## Problem requirements
Please print the records below exactly as they are written.

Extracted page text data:

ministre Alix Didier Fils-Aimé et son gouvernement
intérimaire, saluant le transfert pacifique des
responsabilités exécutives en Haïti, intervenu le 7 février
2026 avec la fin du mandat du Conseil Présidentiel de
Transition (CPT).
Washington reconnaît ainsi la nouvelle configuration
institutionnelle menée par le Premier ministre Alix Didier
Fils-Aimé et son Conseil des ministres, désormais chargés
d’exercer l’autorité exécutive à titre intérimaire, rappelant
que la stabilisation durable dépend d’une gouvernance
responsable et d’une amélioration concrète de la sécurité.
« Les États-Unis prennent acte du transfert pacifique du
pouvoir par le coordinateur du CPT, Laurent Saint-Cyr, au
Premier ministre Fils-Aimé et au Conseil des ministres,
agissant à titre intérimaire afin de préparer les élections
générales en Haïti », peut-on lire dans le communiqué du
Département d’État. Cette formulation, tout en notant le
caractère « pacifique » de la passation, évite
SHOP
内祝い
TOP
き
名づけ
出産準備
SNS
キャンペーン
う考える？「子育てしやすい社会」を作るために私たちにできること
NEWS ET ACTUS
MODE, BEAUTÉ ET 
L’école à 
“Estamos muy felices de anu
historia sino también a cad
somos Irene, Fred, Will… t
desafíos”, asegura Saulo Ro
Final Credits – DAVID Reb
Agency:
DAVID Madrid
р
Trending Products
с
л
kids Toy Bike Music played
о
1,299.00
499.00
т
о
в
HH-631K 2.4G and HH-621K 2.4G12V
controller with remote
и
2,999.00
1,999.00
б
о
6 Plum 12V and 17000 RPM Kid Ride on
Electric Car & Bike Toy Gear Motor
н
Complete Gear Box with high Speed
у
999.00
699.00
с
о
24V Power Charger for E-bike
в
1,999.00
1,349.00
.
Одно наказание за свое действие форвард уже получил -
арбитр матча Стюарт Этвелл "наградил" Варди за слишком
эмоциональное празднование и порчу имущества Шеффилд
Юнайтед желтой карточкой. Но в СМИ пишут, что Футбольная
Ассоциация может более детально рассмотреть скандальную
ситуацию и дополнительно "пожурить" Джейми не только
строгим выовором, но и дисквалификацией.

## Answer to the problem
ministre Alix Didier Fils-Aimé et son gouvernement
intérimaire, saluant le transfert pacifique des
responsabilités exécutives en Haïti, intervenu le 7 février
2026 avec la fin du mandat du Conseil Présidentiel de
Transition (CPT).
Washington reconnaît ainsi la nouvelle configuration
institutionnelle menée par le Premier ministre Alix Didier
Fils-Aimé et son Conseil des ministres, désormais chargés
d’exercer l’autorité exécutive à titre intérimaire, rappelant
que la stabilisation durable dépend d’une gouvernance
responsable et d’une amélioration concrète de la sécurité.
« Les États-Unis prennent acte du transfert pacifique du
pouvoir par le coordinateur du CPT, Laurent Saint-Cyr, au
Premier ministre Fils-Aimé et au Conseil des ministres,
agissant à titre intérimaire afin de préparer les élections
générales en Haïti », peut-on lire dans le communiqué du
Département d’État. Cette formulation, tout en notant le
caractère « pacifique » de la passation, évite
SHOP
内祝い
TOP
き
名づけ
出産準備
SNS
キャンペーン
う考える？「子育てしやすい社会」を作るために私たちにできること
NEWS ET ACTUS
MODE, BEAUTÉ ET 
L’école à 
“Estamos muy felices de anu
historia sino también a cad
somos Irene, Fred, Will… t
desafíos”, asegura Saulo Ro
Final Credits – DAVID Reb
Agency:
DAVID Madrid
р
Trending Products
с
л
kids Toy Bike Music played
о
1,299.00
499.00
т
о
в
HH-631K 2.4G and HH-621K 2.4G12V
controller with remote
и
2,999.00
1,999.00
б
о
6 Plum 12V and 17000 RPM Kid Ride on
Electric Car & Bike Toy Gear Motor
н
Complete Gear Box with high Speed
у
999.00
699.00
с
о
24V Power Charger for E-bike
в
1,999.00
1,349.00
.
Одно наказание за свое действие форвард уже получил -
арбитр матча Стюарт Этвелл "наградил" Варди за слишком
эмоциональное празднование и порчу имущества Шеффилд
Юнайтед желтой карточкой. Но в СМИ пишут, что Футбольная
Ассоциация может более детально рассмотреть скандальную
ситуацию и дополнительно "пожурить" Джейми не только
строгим выовором, но и дисквалификацией.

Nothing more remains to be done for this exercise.